The average rate for a two-year fixed mortgage for a buyer with a 10% deposit has risen from 1.97% in February to 3.32% last month, adding significantly to the monthly mortgage payments of first-time buyers.

That’s nudged up the monthly repayments on a £200,000 25-year mortgage from £845 to £982, an increase of £137, according to calculations by finance information firm Moneyfacts.

Rates on 95% loan-to-value (LTV) two-year fixed mortgages have also sharply risen, from 2.74% to 3.95% over the last six months, according to figures from the Bank of England. That’s added £100 to the typical mortgage repayment for first-time buyers with a 5% deposit.

The interest rate rises come despite the Bank of England slashing the base rate to just 0.1% in March to stimulate an economy battered by coronavirus and the lockdown.

Lenders haven’t based the interest rate cut onto first-time buyers, however.
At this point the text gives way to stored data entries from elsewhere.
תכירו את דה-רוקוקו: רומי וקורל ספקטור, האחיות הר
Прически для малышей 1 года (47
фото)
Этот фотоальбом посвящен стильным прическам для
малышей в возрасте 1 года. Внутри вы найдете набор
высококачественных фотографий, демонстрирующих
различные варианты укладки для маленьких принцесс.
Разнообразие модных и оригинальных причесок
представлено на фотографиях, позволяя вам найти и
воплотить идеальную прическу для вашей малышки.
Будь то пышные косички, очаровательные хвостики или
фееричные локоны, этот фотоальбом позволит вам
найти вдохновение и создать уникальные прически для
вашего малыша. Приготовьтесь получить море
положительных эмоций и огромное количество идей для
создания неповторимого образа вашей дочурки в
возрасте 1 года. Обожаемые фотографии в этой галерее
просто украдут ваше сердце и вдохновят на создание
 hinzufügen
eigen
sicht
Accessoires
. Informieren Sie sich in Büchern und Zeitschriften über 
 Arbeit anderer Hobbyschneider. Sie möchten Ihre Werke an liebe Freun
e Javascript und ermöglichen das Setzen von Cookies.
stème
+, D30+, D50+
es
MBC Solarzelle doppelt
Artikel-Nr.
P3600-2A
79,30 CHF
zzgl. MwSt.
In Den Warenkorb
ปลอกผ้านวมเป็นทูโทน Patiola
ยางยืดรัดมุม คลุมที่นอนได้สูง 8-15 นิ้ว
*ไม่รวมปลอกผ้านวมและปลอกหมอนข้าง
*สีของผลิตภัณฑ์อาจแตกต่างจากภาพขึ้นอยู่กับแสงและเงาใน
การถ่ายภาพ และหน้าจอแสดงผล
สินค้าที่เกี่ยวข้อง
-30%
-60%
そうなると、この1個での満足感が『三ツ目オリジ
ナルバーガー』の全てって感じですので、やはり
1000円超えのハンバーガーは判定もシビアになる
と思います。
Instead, they’ve yanked the vast majority of 90% and 95% mortgages and increased the interest rate charged on the ones they do offer. 

Buyers with small deposits are seen as riskier investments during times of economic turmoil, especially with mass unemployment looming as the furlough scheme winds down. Their worries have been validated by research revealing that overstretched borrowers, including those with small deposits, are more likely to have sought mortgage payment holidays during the coronavirus crisis.

Lenders are also worried house prices, although surging right now, could tumble as the coronavirus crisis bites for a second time this autumn, leaving low-deposit buyers in negative equity.

But even as lenders withdraw highly-leveraged mortgages, Boris Johnson is heralding them as a solution for the exclusionary housing market. In his speech at the Conservative party conference earlier this week, the prime minister pledged to create 2 million new homeowners with a raft of 95% mortgages.

“We need to fix our broken housing market,” Johnson said, vowing that first-time buyers would be given “the chance to take out a long-term, fixed-rate mortgage of up to 95% of the value of the home, vastly reducing the size of the deposit.”

This follows a pledge in the Conservative party manifesto last autumn to “encourage a new market in long-term, fixed-rate mortgages which slash the cost of deposits.”

But lenders have suggested that offering low-deposit mortgages may not sustainable in today’s economic climate.

UK Finance, the trade body for the City, said it supports “innovation and lower deposits” and is keen to work with the government on its proposals.

However, it said banks must lend responsibly, taking account of buyers’ ability to afford repayments and avoiding “the risks associated with negative equity.”

The trade body also emphasised that banks are currently subject to restrictions when lending to those with small deposits. The Prudential Regulatory Authority monitors the proportion of low-deposit mortgage lending by banks, while the Bank of England stipulates that only 15% of a bank’s mortgage lending can go to those borrowing 4.5 times or more of their income.